I would like to share with you all the results of my scan and review of the Alexa Top 1,000,000 Sites HTTP response headers as they relate to security. I was mostly curious about which sites were using Content Security Policy (CSP) but ended up becoming more interested in all of the various modern day security headers that sites specify. The results were pretty impressive and I certainly learned a lot from it.
To gather a legitimately sized sample set, I decided to send HTTP and HTTPS requests to every site in the Alexa Top 1,000,000 Sites list. I followed redirects to their final destination but did not crawl any additional pages outside of the first non-redirect page returned. I decided to use Python’s asynchronous event API gevent along with Kyoto Cabinet as my data store. By splitting my request workers into three processes, each handling about 2000 concurrent requests, I was able to scan and store the results of the entire Alexa list in three to four hours. Out of the one million sites in the list, I was able to gather a total of 1,253,735 valid responses. My handling of responses was considerably unforgiving. If any error occurred, whether it was a connection error, Unicode decoding format error, or anything else that could give potential problems, the response data was simply dropped. Only responses that contained headers and content that could be easily JSON serialized were processed in this data set. Two custom headers were sent in every request; a User-Agent string corresponding to Firefox 16, and a Connection: close header. In the future I will conduct additional experiments using Google Chrome’s User-Agent string. Due to time constraints, only the response headers were reviewed. While some of these security mechanisms can also exist within the meta-tag elements of the HTML body, these were not included in the analysis.

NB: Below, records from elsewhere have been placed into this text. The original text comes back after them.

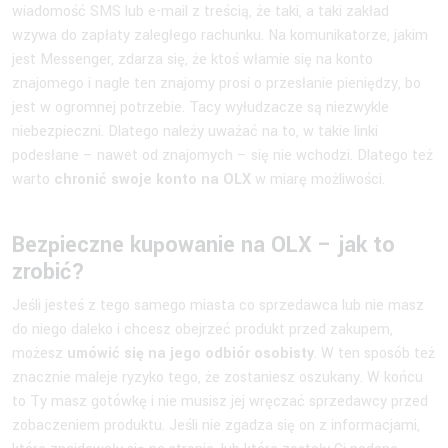
wiadomość SMS lub e-mail z treścią, że taki, a taki zakład
wzywa do zapłaty zaległego rachunku. Na komunikatorze, jakim
jest Messenger, zdarza się, że ktoś włamie się na konto
znajomego i nagle ten znajomy prosi o przesłanie pieniędzy, bo
jest w ogromnej potrzebie. Tacy wyłudzacze są niezwykle
niebezpieczni. Dlatego należy uważać na to, w takie linki
podesłane – nawet od znajomych – się nie wchodzi. Dlatego też
warto
chronić swoje konto na OLX
w miarę możliwości.
Bezpieczne kupowanie na OLX – jak to
zrobić?
Jeśli jesteś z tego samego miasta co sprzedawca lub nie masz
do niego daleko i chcesz obejrzeć produkt przed zakupem,
możesz
umówić się na jego odbiór osobisty
. W ten sposób też
znacznie maleje ryzyko tego, że zostaniesz oszukany. W końcu
to Ty masz gotówkę i nie musisz jej wręczać sprzedawcy przed
zobaczeniem produktu. Jeśli nie zgadza się on z informacjami,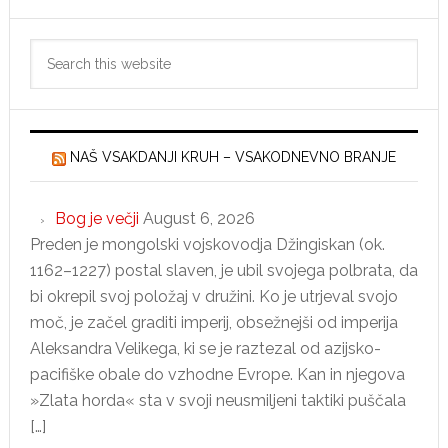
Primary
Search
Sidebar
this
website
NAŠ VSAKDANJI KRUH – VSAKODNEVNO BRANJE
Bog je večji
August 6, 2026
Preden je mongolski vojskovodja Džingiskan (ok.
1162–1227) postal slaven, je ubil svojega polbrata, da
bi okrepil svoj položaj v družini. Ko je utrjeval svojo
moč, je začel graditi imperij, obsežnejši od imperija
Aleksandra Velikega, ki se je raztezal od azijsko-
pacifiške obale do vzhodne Evrope. Kan in njegova
»Zlata horda« sta v svoji neusmiljeni taktiki puščala
[…]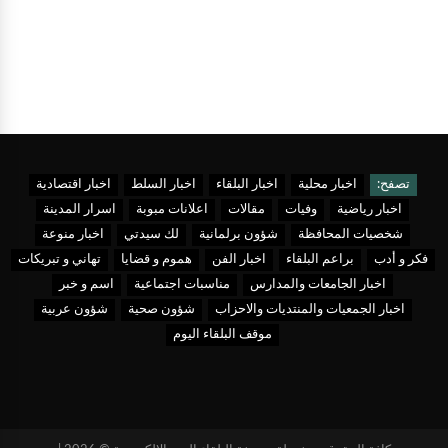
تصفح:
اخبار محلية
اخبار البلقاء
اخبار السلط
اخبار اقتصادية
اخبار رياضية
وفيات
مقالات
اعلانات مبوبة
اسرار المدينة
شخصيات المحافظة
شؤون برلمانية
لك سيدتي
اخبار منوعة
فكر و أدب
براعم البلقاء
اخبار الفن
هموم و قضايا
تهاني و تبريكات
اخبار الجامعات والمدارس
مناسبات اجتماعية
اسم و خبر
اخبار الجمعيات والمنتديات والاحزاب
شؤون صحية
شؤون عربية
موقف البلقاء اليوم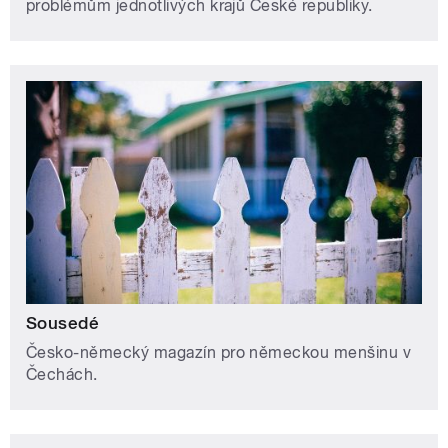
problémům jednotlivých krajů České republiky.
Sousedé
Česko-německý magazín pro německou menšinu v
Čechách.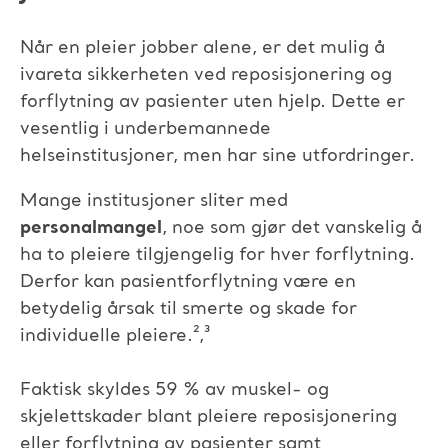
Når en pleier jobber alene, er det mulig å
ivareta sikkerheten ved reposisjonering og
forflytning av pasienter uten hjelp. Dette er
vesentlig i underbemannede
helseinstitusjoner, men har sine utfordringer.
Mange institusjoner sliter med
personalmangel
, noe som gjør det vanskelig å
ha to pleiere tilgjengelig for hver forflytning.
Derfor kan pasientforflytning være en
betydelig årsak til smerte og skade for
individuelle pleiere.²,³
Faktisk skyldes 59 % av muskel- og
skjelettskader blant pleiere reposisjonering
eller forflytning av pasienter samt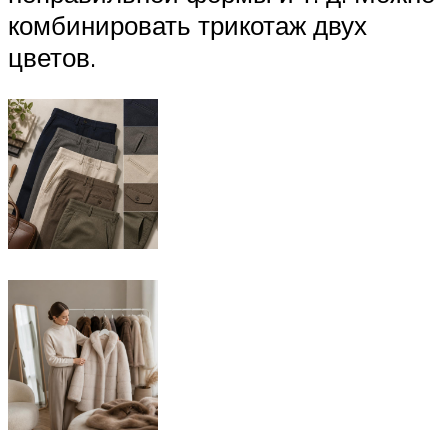
комбинировать трикотаж двух
цветов.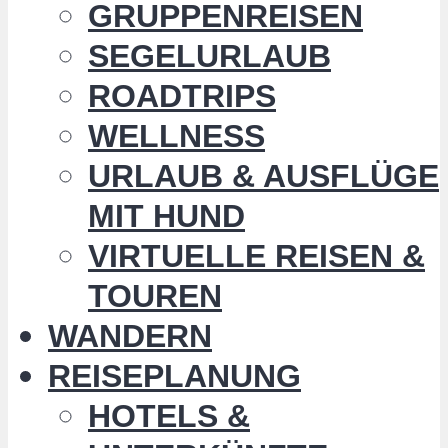
GRUPPENREISEN
SEGELURLAUB
ROADTRIPS
WELLNESS
URLAUB & AUSFLÜGE
MIT HUND
VIRTUELLE REISEN &
TOUREN
WANDERN
REISEPLANUNG
HOTELS &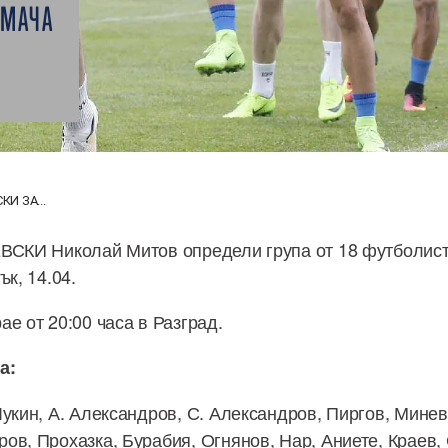
 МАЧА
КИ ЗА...
ВСКИ Николай Митов определи група от 18 футболист
ък, 14.04.
е от 20:00 часа в Разград.
а:
Лукин, А. Александров, С. Александров, Пиргов, Мине
ов, Прохазка, Бурабия, Огнянов, Нар, Аниете, Краев, 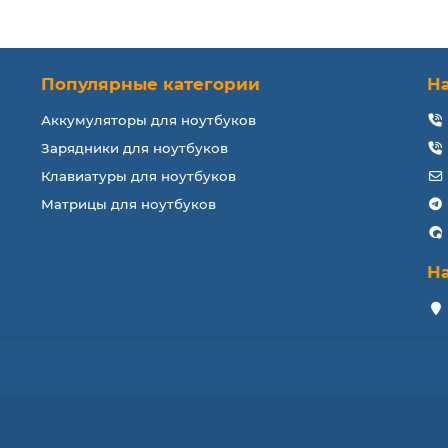
Популярные категории
Н
Аккумуляторы для ноутбуков
Зарядники для ноутбуков
Клавиатуры для ноутбуков
Матрицы для ноутбуков
Н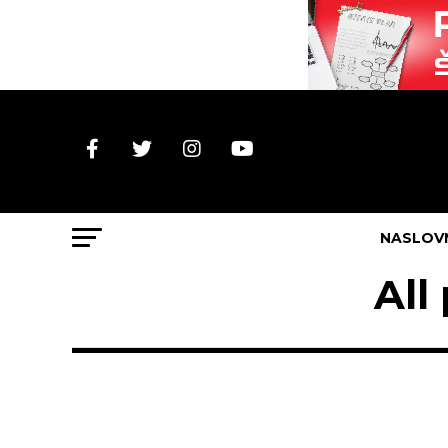
NASLOV
All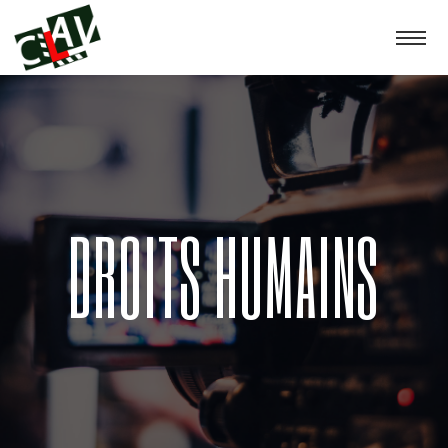
DROITS HUMAINS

One thing that really surprised me was how many people either use incorrect header names or invalid header values. In some cases header names are completely wrong, such as http://www.openthegraph.com/ which returned a CORS header of "allow-access-control-origin" instead of "Access-Control-Allow-Origin". Other examples of incorrect header names included: serx-frame-options (instead of x-frame-options), access-control-allow-methodsaccess-control-allow-methods, access-control-allow-methods', access-control-allow-headers', and so on.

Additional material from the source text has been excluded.